• [WORK TASK]:
Your answer should consist of the lines in the listing that hold "cookie".
***** RECORDS TO USE
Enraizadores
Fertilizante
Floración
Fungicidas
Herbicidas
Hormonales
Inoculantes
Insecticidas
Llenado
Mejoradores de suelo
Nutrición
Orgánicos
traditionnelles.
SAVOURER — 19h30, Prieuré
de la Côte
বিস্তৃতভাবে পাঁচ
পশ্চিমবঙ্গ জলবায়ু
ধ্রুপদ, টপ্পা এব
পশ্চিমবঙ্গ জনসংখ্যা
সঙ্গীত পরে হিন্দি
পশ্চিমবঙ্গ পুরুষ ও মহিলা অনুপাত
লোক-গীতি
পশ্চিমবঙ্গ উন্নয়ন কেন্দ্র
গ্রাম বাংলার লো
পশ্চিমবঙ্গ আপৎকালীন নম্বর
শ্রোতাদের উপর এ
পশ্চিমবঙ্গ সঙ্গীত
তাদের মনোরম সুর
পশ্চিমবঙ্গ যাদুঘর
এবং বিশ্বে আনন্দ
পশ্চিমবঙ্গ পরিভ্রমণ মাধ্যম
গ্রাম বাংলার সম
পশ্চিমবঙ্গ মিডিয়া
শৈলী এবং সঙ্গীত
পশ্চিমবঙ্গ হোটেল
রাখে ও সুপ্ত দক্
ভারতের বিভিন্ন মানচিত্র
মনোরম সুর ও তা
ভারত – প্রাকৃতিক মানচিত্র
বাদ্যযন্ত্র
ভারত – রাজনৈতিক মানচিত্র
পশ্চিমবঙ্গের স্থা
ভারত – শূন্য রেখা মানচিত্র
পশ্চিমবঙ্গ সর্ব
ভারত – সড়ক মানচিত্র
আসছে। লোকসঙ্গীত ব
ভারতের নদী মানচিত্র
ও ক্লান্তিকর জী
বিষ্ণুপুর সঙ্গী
**********
***** RECORDS TO USE
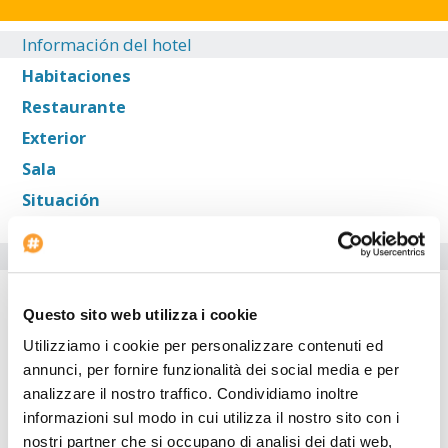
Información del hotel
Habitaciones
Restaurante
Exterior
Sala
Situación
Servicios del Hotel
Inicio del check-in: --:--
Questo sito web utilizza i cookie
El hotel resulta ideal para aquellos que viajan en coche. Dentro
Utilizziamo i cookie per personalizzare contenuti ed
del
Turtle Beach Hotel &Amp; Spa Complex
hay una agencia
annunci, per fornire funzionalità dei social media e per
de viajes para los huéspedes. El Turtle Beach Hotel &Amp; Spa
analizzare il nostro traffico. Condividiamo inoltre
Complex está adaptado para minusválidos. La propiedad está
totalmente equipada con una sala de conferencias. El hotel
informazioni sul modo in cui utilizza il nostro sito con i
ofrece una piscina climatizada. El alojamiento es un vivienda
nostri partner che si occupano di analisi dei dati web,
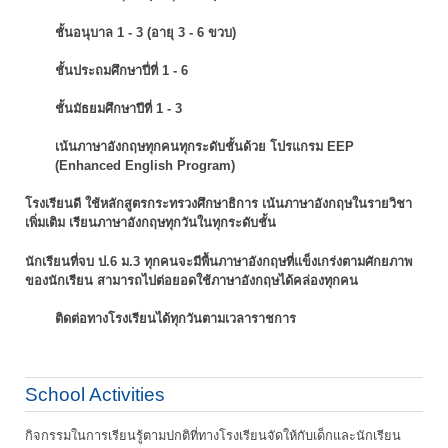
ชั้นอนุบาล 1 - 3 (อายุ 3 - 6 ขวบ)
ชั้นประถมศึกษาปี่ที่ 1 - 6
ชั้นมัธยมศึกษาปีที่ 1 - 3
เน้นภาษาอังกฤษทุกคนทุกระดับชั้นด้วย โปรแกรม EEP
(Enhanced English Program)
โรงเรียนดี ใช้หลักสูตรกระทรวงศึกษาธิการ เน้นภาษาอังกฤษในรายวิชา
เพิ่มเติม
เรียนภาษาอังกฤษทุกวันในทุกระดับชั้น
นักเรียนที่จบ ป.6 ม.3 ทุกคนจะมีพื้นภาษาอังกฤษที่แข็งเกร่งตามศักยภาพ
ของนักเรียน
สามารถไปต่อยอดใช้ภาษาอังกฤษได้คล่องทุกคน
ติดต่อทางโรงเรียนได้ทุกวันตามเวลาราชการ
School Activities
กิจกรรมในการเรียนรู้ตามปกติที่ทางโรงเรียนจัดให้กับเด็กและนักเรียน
**********
***** RECORDS TO USE
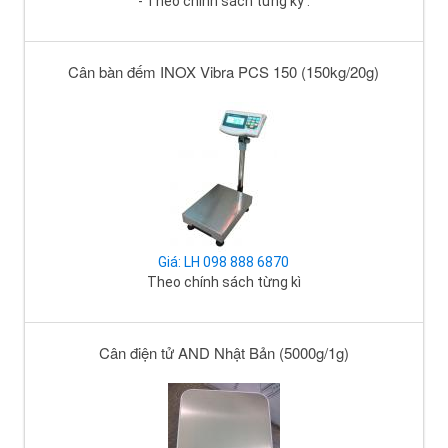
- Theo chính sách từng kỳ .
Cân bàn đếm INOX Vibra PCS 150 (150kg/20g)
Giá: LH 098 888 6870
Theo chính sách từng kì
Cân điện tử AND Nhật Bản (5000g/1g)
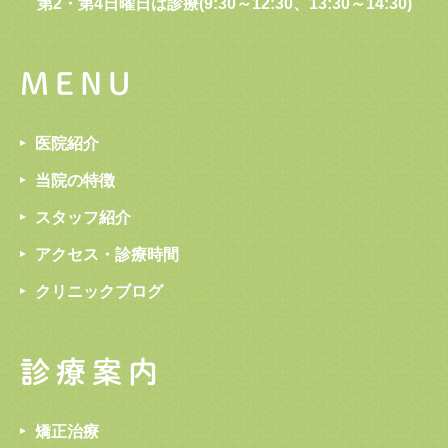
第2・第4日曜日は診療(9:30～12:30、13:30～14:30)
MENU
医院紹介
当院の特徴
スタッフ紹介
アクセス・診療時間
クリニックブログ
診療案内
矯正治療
**********
• [RESULT OF THE TASK]:
Questo sito web utilizza i cookie
Utilizziamo i cookie per personalizzare contenuti ed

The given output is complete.